One thing to note about my tree, is that since i know with certainty what moves the player will make, i've done a tree with only the monter's position in it. When creating a children node, I process turns untill a monster's unit should play. That allow me to have less node in my tree overall and go deeper/faster into the game.
I haven't tried yet to do a lot of optimization on the logic on the MCTS itself (like added domain knowledge and such) but I will come to it soon. A few questions I've got about that :
- it is worth it to add more than 1 children per expanding phase ?
- it is useful to do more than one evaluation per MCTS run ?
- should i initiliaze the number of win/simulation used during the selection process to something closer to the parent's value or keep 0/0 ?
I'm currenctly trying to find a way to prune entire branches based on game knowledge but so far I've failed to find easy to asses situation where I could prune a move with quasi-certainty.
i'm also thinking about using some faster-less accurate versions of the real one I use during the processing of a normal moves. This would allow me to gain speed, potentialy a lot by skipping some computation that have less effect on the end results) but it will comes with a potentialy huge loss of accuracy overall and may lead the AI to do stupid things. For example; if I decide to remove every life/mana leech computation for the AI process. It will be faster but will fail to properly evaluation situation where monsters or players heavily rely on leech.
I like the MCTS idea but my lack of processing power worries me a lot ^^
If you have ideas / suggestions / remarks / criticsm / questions, do not hesitate
EDIT : It turns out that even if I allow my MCTS to run for longer than planned, it still doesnt give me decent results. So i'm shifting my focus from game engine optimization to try and fix-up a MCTS version than can give decent results even if it is under a long time frame to start.
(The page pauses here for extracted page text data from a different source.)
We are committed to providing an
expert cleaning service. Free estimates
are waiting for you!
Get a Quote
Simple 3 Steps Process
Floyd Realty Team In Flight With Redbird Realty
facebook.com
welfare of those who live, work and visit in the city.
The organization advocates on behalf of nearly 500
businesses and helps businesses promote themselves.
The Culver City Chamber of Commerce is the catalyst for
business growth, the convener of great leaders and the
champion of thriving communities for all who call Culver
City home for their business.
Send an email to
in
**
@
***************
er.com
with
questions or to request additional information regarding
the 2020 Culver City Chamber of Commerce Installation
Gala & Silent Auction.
One of my main issue is how to handle the non-deterministic states of my moves. I've read a few papers about this but I'm still in the dark. Some suggest determinizing the game information and run a MCTS tree on that, repeat the process N times to cover a broad range of possible game states and use that information to take your final decision. In the end, it does multiply by a huge factor our computing time since we have to compute N times a MCTS tree instead of one. I cannot rely on that since over the course of a fight I've got thousands of RNG element : 2^1000 MCTS tree to compute where i already struggle with one is not an option :)
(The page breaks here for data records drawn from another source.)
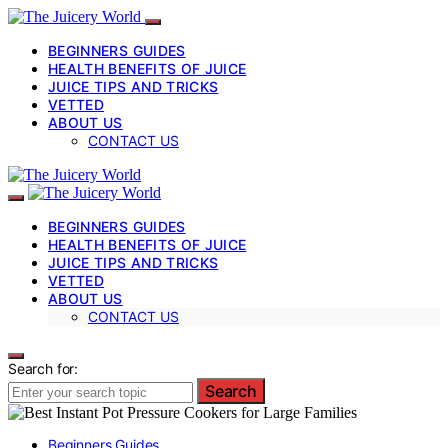
BEGINNERS GUIDES
HEALTH BENEFITS OF JUICE
JUICE TIPS AND TRICKS
VETTED
ABOUT US
CONTACT US
BEGINNERS GUIDES
HEALTH BENEFITS OF JUICE
JUICE TIPS AND TRICKS
VETTED
ABOUT US
CONTACT US
Search for:
Search
Beginners Guides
My idea of adding X children for the same move doesn't seems to be leading to a good answer either. It smooth the RNG curve a bit but can shift it in the opposite direction if the value of X is too big/small compared to the percentage of a particular RNG. And since I got multiple RNG par move (hit change, crit chance, percentage to proc something etc...) I cannot find a decent value of X that satisfies every cases. More of a badband-aid than anythign else.
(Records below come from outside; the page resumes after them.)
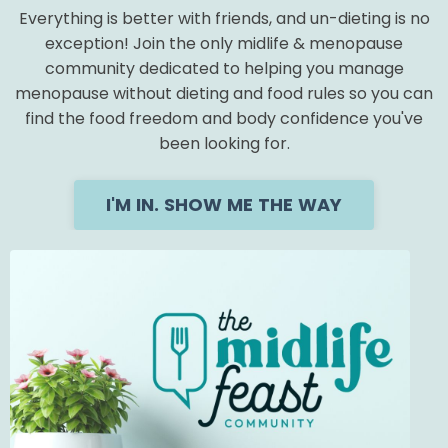
Everything is better with friends, and un-dieting is no
exception! Join the only midlife & menopause
community dedicated to helping you manage
menopause without dieting and food rules so you can
find the food freedom and body confidence you've
been looking for.
I'M IN. SHOW ME THE WAY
Likewise adding 1 node per RNG tuple {hit or miss ,crit or not,proc1 or not,proc2 or not,etc...} for each move should cover every possible situations but has some heavy drawbacks : with 5 RNG mecanism only that means 2^5 node to consider for each move, it is way too much to compute. If we manage to create them all, we could assign them a probability ( linked to the probability of each RNG element in the node's tuple) and use that probability during our selection phase. This should work overall but be really hard on the cpu :/
I also cannot "merge" them in one single node since I've got no way of averaging the player/monsters stat's value accuractely based on two different game state and averaging the move's result during the move processing itself is doable but requieres a lot of simplifcation that are a pain to code and will hurt our accuracy really fast anyway.